Türkiye'ye değil, kendimize bakıyoruz

Cemil Bayık

Cemil Bayık

  • KCK Yürütme Konseyi Eşbaşkanı Cemil Bayık, “Ateşkes ilan ettik ama Türk devleti her gün saldırıyor. Bu durumda kongrenin yapılması mümkün değildir. Kongre ancak savaş hali sona erdikten sonra toplanabilir” dedi. 
  • Eşbaşkan Cemil Bayık, silahsızlanma tartışmalarının ancak Kürt Halk Önderi'nin özgür koşullarda yapacağı yönlendirmeyle mümkün olabileceğini belirterek, tek taraflı dayatmalarını reddettiklerini vurguladı. 
  • Bayık, şunların altını çizdi: "Biz Türkiye’nin bu süreçte ciddi olup olmadığını sorgulamıyoruz; ciddi olan biziz. Kürt sorununu askeri yollarla değil, siyasi ve hukuki yollarla çözmek; Türkiye’yi bu yönde adım atmaya zorlamak istiyoruz."

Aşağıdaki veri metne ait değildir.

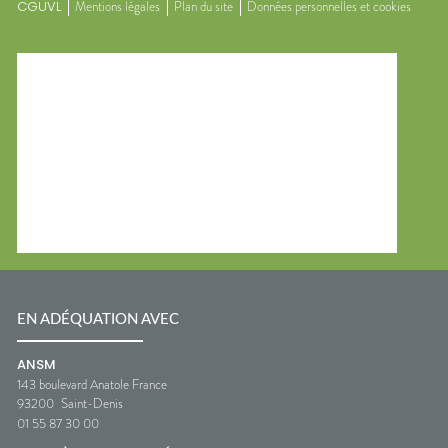
CGUVL
Mentions légales
Plan du site
Données personnelles et cookies
EN ADÉQUATION AVEC
ANSM
143 boulevard Anatole France
93200
Saint-Denis
01 55 87 30 00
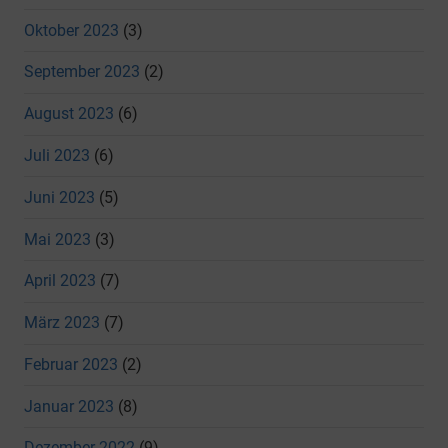
Oktober 2023
(3)
September 2023
(2)
August 2023
(6)
Juli 2023
(6)
Juni 2023
(5)
Mai 2023
(3)
April 2023
(7)
März 2023
(7)
Februar 2023
(2)
Januar 2023
(8)
Dezember 2022
(9)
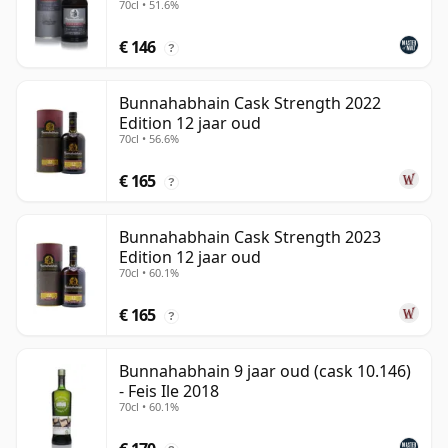
70cl • 51.6%
€ 146
?
Bunnahabhain Cask Strength 2022
Edition 12 jaar oud
70cl • 56.6%
€ 165
?
Bunnahabhain Cask Strength 2023
Edition 12 jaar oud
70cl • 60.1%
€ 165
?
Bunnahabhain 9 jaar oud (cask 10.146)
- Feis Ile 2018
70cl • 60.1%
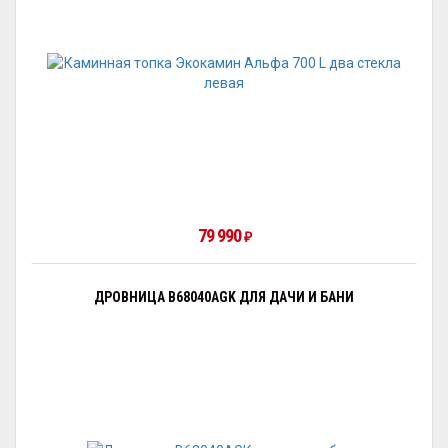
79 990
₽
ДРОВНИЦА B68040AGK ДЛЯ ДАЧИ И БАНИ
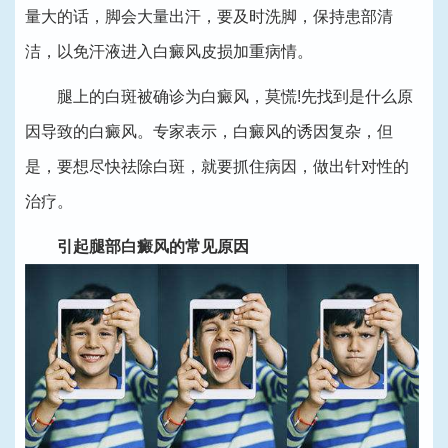
量大的话，脚会大量出汗，要及时洗脚，保持患部清
洁，以免汗液进入白癜风皮损加重病情。
腿上的白斑被确诊为白癜风，莫慌!先找到是什么原
因导致的白癜风。专家表示，白癜风的诱因复杂，但
是，要想尽快祛除白斑，就要抓住病因，做出针对性的
治疗。
引起腿部白癜风的常见原因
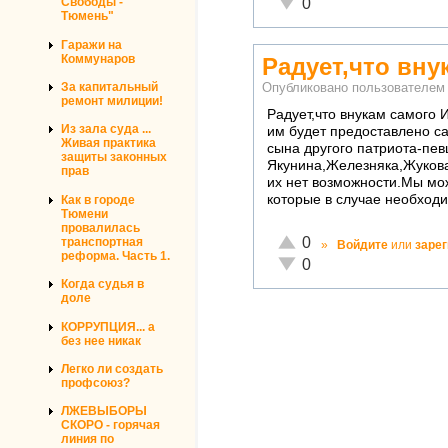
Неадекватно!
0
Свободы -
Тюмень"
Гаражи на
Коммунаров
Радует,что вну
За капитальный
Опубликовано пользователе
ремонт милиции!
Радует,что внукам самого 
Из зала суда ...
им будет предоставлено с
Живая практика
сына другого патриота-пев
защиты законных
Якунина,Железняка,Жукова
прав
их нет возможности.Мы мо
которые в случае необходи
Как в городе
Тюмени
провалилась
Отлично!
0
транспортная
»
Войдите
или
заре
реформа. Часть 1.
Неадекватно!
0
Когда судья в
доле
КОРРУПЦИЯ... а
без нее никак
Легко ли создать
профсоюз?
ЛЖЕВЫБОРЫ
СКОРО - горячая
линия по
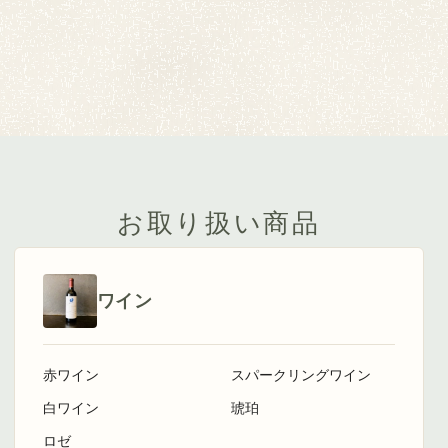
お取り扱い商品
ワイン
赤ワイン
スパークリングワイン
白ワイン
琥珀
ロゼ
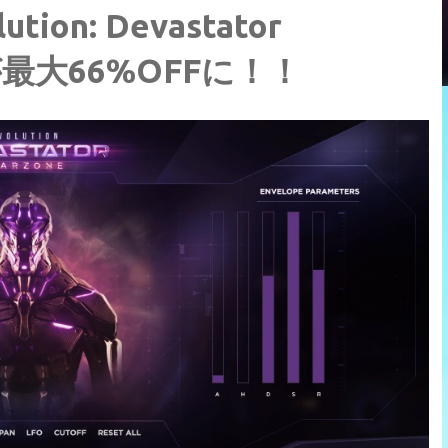
n: Devastator
が最大66%OFFに！！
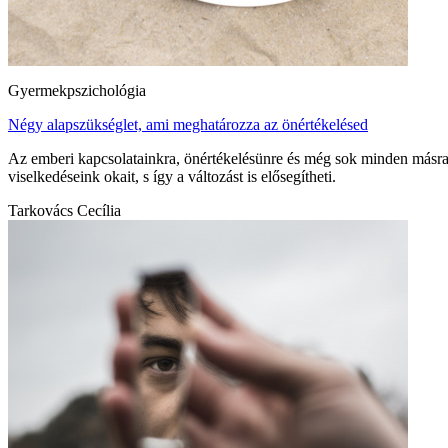
Gyermekpszichológia
Négy alapszükséglet, ami meghatározza az önértékelésed
Az emberi kapcsolatainkra, önértékelésünre és még sok minden másra 
viselkedéseink okait, s így a változást is elősegítheti.
Tarkovács Cecília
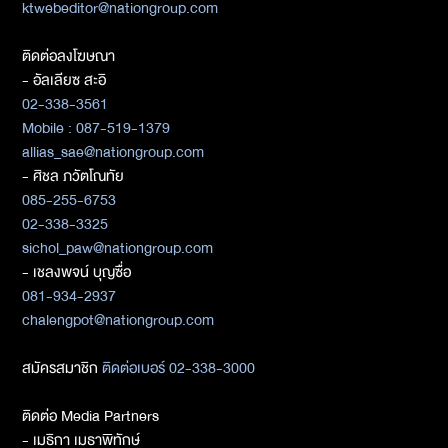
ktwebeditor@nationgroup.com
ติดต่อลงโฆษณา
- อัลเลียซ สะอิ
02-338-3561
Mobile : 087-519-1379
allias_sae@nationgroup.com
- ศิชล ภวัตโณทัย
085-255-6753
02-338-3325
sichol_paw@nationgroup.com
- เชลงพจน์ บุญซื่อ
081-934-2937
chalengpot@nationgroup.com
สมัครสมาชิก
ติดต่อเบอร์ 02-338-3000
ติดต่อ Media Partners
- เมธิกา เมธาพิทักษ์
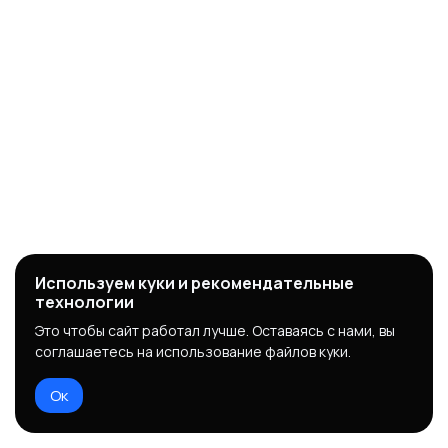
Используем куки и рекомендательные
технологии
Это чтобы сайт работал лучше. Оставаясь с нами, вы
соглашаетесь на использование файлов куки.
Ок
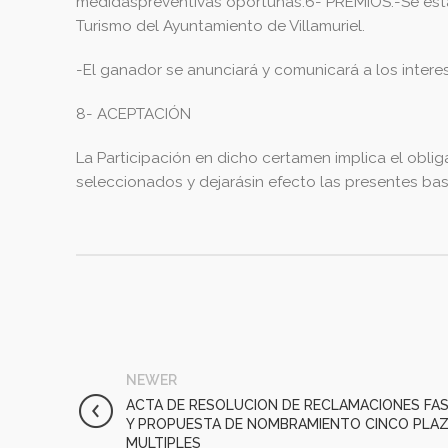
medidaspreventivas oportunas.6- PREMIOS:-Se est
Turismo del Ayuntamiento de Villamuriel.
-El ganador se anunciará y comunicará a los intere
8- ACEPTACIÓN
La Participación en dicho certamen implica el ob
seleccionados y dejarásin efecto las presentes ba
NEWER
ACTA DE RESOLUCION DE RECLAMACIONES FAS
Y PROPUESTA DE NOMBRAMIENTO CINCO PLAZA
MULTIPLES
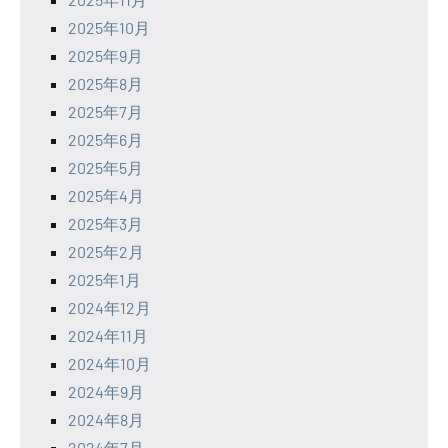
2025年10月
2025年9月
2025年8月
2025年7月
2025年6月
2025年5月
2025年4月
2025年3月
2025年2月
2025年1月
2024年12月
2024年11月
2024年10月
2024年9月
2024年8月
2024年7月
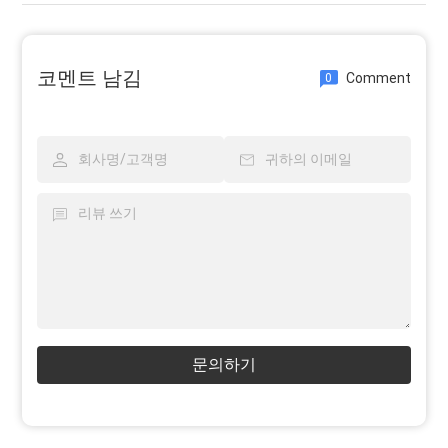
코멘트 남김
Comment
0
문의하기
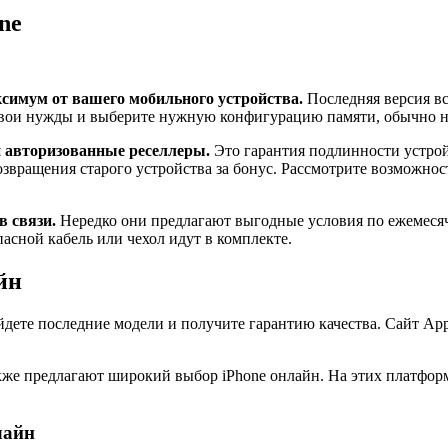
ne
ксимум от вашего мобильного устройства.
Последняя версия вс
 свои нужды и выберите нужную конфигурацию памяти, обычно 
и авторизованные реселлеры.
Это гарантия подлинности устрой
озвращения старого устройства за бонус. Рассмотрите возможнос
в связи.
Нередко они предлагают выгодные условия по ежемеся
асной кабель или чехол идут в комплекте.
йн
йдете последние модели и получите гарантию качества. Сайт App
кже предлагают широкий выбор iPhone онлайн. На этих платформ
лайн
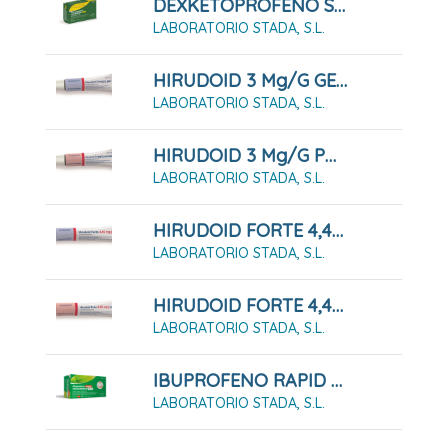
DEXKETOPROFENO STADAPHARM 25 MG SOLUCION ORAL EFG
LABORATORIO STADA, S.L.
HIRUDOID 3 Mg/g GEL , 1 Tubo De 40 G
LABORATORIO STADA, S.L.
HIRUDOID 3 Mg/g POMADA , 1 Tubo De 40 G
LABORATORIO STADA, S.L.
HIRUDOID FORTE 4,45 Mg/g GEL , 1 Tubo De 60 G
LABORATORIO STADA, S.L.
HIRUDOID FORTE 4,45 Mg/g POMADA , 1 Tubo De 60 G
LABORATORIO STADA, S.L.
IBUPROFENO RAPID STADAPHARM 400 MG CÁPSULAS BLANDAS
LABORATORIO STADA, S.L.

KCK Yürütme Konseyi Eşbaşkanı Cemil Bayık, Kürt Halk Önderi Abdullah Öcalan’ın, silahlı mücadelenin sonlandırılması ve demokratik bir toplumun inşası için yaptığı çağrıyı sahiplendiklerini tekrarladı. Bayık, bunun hayata geçmesi için Türkiye’nin saldırılara son vermesi; Kürt Halk Önderi'nin İmralı’daki koşullarının iyileştirilmesi ve özgürce çalışabileceği bir ortamın sağlanmasını gerektiğini söyledi. Bayık, “Silahsızlanmak, ölüme hazırlanmak anlamına gelir. Biz henüz ölmedik. Türk devleti Kürtleri yok etmek istiyor. Biz bu politikaya karşı duracağız. Kayıtsız şartsız silah bırakmak, Türk devletine gelip bizi yok etmesi için bir davet olur. Kendimizi savunmaya ve mücadelemize devam edeceğiz” dedi. 

KCK Yürütme Konseyi Eşbaşkanı Cemil Bayık, BBC Farsça'dan Jiyar Gol'un sorularını yanıtladı. Söyleşinin bazı bölümleri şöyle:

Öcalan'ın PKK’yi silahsızlandırma ve feshetme çağrısı sizin için ne ifade ediyor?

Önder Apo, 27 Şubat 2025’te 'Barış ve Demokratik Toplum Çağrısı' başlığıyla bir manifesto paylaştı. Askeri faaliyetlerin durdurulması ve PKK’nin feshedilmesi çağrısında bulundu. Hareketimiz ateşkes kararı aldı ve savunma güçleri buna uyuyor. Bize saldırılmadığı sürece, hiçbir şartta saldırmayacağız, denildi. Buna rağmen Türk devleti saldırılarını durdurmuyor; her gün bizi SİHA’larla, uçaklarla, tanklarla, toplarla bombalıyor. Bu kararların hayata geçirilebilmesi için Önder Apo’nun yaşam koşullarının iyileştirilmesi ve faaliyetlerine elverişli bir ortam sağlanması gerekiyor. Önderliğimiz kongreye katılamıyor. Bu durumda kongrenin yapılması mümkün değildir. Kongre ancak savaş hali sona erdikten sonra toplanabilir. O zaman geleceğe yönelik gerekli kararları alabiliriz.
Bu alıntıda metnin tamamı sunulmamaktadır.